Wingfield owns nearby Viniterra Golf Club, a Rees Jones design that opened in late 2009 and quickly won the hearts of the area’s golfers and a fixture amongst Golfweek’s Top Courses to Play in Virginia. Built upon nearly 1,200 acres of rolling, rugged terrain, the masterful routing incorporates many of the diverse, natural features of the site including frequent and dramatic elevation changes, various wetland areas and portions of mature, deciduous forest. A new golf house is currently being constructed at Viniterra.
Meanwhile, Wingfield also manages The Golf Club at Brickshire, where two-time U.S. Open champion Curtis Strange — working with Ault, Clark and Associates — designed a course that emulates holes from some of Strange’s favorite courses: Augusta National, Pinehurst No. 2, Riviera and The Old Course at St.
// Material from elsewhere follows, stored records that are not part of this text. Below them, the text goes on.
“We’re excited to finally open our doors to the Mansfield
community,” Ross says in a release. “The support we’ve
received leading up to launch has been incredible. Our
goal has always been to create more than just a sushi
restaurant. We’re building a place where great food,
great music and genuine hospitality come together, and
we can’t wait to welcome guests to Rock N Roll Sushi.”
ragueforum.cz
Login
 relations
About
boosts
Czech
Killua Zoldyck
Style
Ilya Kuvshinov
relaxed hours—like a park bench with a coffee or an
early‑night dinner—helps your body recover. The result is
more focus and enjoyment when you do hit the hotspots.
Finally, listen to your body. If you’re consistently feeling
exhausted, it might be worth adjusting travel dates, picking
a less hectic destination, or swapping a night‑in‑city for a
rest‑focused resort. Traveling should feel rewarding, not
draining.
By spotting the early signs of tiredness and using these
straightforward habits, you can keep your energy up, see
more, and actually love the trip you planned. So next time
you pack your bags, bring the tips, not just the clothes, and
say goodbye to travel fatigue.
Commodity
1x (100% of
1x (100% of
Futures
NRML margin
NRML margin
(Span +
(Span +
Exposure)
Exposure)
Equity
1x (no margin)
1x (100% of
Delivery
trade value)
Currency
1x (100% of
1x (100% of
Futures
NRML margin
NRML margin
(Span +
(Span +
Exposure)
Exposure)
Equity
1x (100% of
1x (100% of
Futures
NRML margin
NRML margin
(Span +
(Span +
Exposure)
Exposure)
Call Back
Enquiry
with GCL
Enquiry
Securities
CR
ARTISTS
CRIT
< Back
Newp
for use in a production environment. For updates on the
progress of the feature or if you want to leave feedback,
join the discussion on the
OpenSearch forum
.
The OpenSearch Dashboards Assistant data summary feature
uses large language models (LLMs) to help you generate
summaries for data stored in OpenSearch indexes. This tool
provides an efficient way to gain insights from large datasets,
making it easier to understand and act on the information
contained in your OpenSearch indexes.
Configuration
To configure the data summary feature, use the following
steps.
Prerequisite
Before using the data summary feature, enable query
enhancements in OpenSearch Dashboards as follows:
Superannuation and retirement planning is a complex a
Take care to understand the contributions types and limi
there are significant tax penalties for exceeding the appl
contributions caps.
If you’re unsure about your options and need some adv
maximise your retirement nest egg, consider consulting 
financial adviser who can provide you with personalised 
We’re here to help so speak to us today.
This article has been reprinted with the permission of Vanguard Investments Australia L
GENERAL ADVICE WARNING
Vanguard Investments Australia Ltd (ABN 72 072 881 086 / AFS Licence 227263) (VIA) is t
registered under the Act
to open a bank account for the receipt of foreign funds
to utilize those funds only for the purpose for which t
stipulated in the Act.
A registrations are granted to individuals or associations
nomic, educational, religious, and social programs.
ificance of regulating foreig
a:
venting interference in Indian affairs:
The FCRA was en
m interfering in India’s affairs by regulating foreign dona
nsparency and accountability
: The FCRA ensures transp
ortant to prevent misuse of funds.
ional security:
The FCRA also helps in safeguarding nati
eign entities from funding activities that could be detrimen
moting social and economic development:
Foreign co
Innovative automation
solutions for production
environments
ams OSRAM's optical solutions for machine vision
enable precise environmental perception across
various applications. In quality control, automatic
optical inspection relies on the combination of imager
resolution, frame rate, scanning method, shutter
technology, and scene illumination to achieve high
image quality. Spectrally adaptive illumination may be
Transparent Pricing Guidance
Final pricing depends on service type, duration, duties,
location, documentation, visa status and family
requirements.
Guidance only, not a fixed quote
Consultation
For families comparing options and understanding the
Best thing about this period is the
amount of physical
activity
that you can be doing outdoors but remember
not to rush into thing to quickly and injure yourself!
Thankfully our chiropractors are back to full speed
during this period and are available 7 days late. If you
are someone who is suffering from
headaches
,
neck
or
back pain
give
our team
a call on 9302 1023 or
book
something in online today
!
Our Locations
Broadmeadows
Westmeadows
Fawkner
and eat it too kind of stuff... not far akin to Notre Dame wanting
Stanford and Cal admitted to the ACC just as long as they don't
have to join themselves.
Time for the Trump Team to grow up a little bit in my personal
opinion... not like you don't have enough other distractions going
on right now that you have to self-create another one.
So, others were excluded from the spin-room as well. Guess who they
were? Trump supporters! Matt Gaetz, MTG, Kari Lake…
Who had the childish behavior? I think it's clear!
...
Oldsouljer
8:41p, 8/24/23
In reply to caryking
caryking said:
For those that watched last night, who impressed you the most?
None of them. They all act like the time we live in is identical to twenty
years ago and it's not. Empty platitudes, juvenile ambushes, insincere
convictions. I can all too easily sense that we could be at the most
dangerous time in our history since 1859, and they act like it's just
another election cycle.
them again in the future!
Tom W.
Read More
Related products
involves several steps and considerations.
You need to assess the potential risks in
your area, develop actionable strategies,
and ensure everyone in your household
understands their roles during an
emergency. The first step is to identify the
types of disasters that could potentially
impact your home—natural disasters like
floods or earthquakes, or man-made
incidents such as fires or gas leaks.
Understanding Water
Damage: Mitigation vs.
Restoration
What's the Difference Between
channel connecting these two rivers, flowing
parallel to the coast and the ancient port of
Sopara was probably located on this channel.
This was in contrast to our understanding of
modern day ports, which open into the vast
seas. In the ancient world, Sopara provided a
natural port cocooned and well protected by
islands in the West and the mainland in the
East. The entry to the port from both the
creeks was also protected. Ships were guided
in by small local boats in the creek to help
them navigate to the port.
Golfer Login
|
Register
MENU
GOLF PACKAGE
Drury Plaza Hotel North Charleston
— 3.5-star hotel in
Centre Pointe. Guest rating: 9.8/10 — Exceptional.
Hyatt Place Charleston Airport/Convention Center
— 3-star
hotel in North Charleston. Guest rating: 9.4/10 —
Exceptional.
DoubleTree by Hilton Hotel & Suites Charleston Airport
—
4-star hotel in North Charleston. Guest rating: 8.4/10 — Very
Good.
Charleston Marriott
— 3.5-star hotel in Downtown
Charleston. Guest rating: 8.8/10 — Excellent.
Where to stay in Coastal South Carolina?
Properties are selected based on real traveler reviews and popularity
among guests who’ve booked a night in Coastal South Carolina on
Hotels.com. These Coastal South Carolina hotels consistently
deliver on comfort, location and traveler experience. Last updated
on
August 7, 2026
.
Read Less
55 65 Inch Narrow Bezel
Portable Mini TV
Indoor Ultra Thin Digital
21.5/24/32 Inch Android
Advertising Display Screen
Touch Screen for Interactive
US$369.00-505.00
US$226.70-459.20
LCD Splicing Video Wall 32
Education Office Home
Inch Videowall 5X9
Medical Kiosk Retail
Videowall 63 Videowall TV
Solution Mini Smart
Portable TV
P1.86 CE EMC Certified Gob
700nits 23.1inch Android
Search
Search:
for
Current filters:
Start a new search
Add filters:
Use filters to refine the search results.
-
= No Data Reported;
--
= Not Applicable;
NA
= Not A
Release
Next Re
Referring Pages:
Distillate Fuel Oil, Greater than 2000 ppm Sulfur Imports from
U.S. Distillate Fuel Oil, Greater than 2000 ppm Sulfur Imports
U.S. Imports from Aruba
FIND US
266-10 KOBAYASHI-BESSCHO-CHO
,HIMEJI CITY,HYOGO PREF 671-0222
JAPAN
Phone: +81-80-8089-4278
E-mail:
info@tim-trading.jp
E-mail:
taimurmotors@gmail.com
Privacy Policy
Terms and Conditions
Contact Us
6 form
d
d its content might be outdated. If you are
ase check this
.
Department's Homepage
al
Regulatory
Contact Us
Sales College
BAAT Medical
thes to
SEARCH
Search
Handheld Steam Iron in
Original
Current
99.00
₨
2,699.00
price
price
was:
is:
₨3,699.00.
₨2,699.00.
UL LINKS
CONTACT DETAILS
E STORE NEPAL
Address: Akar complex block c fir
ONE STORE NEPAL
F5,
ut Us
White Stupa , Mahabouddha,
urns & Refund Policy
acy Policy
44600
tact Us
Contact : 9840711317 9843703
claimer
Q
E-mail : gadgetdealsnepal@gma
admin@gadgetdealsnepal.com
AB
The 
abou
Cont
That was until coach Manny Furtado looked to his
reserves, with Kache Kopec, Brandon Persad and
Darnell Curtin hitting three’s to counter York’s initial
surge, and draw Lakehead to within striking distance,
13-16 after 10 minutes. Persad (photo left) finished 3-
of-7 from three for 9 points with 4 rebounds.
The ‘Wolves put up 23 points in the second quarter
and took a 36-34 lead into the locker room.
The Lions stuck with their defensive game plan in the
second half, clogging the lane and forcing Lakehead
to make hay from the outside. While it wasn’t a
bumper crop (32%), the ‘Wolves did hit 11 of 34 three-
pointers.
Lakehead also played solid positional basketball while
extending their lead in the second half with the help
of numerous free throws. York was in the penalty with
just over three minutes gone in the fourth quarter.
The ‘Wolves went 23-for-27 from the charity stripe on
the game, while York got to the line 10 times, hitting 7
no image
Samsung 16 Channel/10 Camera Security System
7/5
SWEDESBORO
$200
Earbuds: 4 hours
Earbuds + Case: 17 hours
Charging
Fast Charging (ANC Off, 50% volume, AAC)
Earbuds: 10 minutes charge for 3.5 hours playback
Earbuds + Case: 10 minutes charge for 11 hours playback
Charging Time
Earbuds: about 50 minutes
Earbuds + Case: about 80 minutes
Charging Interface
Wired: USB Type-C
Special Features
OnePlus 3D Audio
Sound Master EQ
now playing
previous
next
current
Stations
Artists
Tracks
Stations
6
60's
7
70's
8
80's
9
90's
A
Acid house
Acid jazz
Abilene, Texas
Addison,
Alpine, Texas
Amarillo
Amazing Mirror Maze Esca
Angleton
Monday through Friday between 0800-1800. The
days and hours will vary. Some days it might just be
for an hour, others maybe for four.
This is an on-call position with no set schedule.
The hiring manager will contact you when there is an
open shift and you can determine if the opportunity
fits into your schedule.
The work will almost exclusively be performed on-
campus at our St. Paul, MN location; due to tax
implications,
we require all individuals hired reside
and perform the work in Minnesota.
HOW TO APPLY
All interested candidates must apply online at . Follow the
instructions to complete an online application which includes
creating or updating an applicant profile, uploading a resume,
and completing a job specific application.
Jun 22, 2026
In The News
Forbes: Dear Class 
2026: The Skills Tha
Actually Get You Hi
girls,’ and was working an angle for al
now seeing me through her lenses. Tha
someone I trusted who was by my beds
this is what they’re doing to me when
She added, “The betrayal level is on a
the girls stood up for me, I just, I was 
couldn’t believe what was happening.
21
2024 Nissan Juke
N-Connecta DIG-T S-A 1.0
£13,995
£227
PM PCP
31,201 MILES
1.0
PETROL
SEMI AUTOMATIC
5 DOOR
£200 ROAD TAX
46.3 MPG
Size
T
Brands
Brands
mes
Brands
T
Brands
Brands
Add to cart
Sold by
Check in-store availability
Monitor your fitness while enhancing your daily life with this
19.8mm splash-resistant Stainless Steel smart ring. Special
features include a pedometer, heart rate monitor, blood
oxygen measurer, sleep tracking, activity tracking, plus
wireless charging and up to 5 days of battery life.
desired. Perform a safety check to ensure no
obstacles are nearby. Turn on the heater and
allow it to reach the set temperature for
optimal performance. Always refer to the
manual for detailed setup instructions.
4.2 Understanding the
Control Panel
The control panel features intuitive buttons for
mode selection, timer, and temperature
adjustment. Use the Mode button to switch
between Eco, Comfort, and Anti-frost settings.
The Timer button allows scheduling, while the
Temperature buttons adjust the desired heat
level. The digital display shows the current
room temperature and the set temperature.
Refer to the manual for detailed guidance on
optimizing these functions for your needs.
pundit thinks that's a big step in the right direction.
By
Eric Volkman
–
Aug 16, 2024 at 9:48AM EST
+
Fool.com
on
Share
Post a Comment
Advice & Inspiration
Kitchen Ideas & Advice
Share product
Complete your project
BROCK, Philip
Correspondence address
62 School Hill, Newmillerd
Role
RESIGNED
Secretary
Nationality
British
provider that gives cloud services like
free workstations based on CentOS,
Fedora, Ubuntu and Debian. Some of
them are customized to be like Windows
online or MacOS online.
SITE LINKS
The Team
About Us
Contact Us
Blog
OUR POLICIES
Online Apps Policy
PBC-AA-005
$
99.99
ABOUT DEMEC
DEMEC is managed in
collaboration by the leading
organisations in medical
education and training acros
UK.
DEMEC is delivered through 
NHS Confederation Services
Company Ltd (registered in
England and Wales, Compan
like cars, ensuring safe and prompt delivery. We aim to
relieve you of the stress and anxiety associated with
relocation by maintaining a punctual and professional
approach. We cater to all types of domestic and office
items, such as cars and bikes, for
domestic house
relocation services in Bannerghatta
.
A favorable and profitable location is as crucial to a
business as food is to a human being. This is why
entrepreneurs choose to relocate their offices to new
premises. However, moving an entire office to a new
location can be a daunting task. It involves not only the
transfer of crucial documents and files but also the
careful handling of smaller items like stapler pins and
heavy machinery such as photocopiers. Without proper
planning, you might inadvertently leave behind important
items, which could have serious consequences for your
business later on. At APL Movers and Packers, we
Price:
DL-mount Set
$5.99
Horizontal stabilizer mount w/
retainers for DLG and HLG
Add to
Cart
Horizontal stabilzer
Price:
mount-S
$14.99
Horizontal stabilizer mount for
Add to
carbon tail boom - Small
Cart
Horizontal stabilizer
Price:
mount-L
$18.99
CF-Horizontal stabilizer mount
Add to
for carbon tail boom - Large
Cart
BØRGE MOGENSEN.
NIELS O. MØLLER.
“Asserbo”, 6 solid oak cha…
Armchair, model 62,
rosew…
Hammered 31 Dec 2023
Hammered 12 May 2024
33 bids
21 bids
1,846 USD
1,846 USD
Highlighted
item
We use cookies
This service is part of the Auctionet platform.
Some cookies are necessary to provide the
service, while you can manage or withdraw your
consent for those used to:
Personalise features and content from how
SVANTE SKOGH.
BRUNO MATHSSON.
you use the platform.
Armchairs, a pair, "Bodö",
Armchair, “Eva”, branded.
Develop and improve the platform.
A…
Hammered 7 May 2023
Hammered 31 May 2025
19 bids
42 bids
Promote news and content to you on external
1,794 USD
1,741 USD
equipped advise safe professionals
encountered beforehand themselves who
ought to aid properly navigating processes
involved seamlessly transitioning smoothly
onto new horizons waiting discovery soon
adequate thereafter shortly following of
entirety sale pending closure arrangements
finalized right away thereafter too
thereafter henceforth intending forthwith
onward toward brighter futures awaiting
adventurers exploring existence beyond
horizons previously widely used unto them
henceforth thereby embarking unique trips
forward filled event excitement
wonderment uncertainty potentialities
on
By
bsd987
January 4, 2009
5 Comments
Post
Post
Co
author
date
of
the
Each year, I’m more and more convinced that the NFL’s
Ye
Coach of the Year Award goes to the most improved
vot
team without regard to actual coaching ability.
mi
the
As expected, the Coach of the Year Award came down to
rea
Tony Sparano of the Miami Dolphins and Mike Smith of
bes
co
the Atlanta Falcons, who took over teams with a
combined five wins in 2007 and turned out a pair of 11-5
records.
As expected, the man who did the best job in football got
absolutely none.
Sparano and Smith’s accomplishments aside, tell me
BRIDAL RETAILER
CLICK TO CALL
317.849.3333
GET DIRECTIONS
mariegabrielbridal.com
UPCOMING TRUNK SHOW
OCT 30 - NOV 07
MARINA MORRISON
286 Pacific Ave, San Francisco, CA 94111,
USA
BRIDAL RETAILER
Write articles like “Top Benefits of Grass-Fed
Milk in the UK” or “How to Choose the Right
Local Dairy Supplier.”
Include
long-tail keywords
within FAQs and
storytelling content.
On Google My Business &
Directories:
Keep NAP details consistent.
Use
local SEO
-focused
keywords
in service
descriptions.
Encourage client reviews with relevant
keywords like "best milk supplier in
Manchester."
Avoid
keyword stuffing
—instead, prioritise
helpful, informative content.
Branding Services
Andrews.
Along with Royal New Kent, Viniterra and Brickshire, Wingfield manages six other golf courses in Florida, Northern Virginia and Mississippi. “This area is very accessible from most of the east coast,” Tuck said. “We believe there will be both local membership appeal and a lot of packaging business for golfers coming off the interstate.”
But for now the focus is on Royal New Kent and reinvigorating the legacy of one of golf course architecture’s most legendary figures.
“Mike Strantz was a tremendously talented and gifted architect whose career was, unfortunately, cut short,” Tuck said. “It is an honor to have the opportunity to take one of his best back to what he originally designed and get it back in tip-top shape, and to play a part in preserving Strantz’s legacy for golfers to enjoy for many years to come.”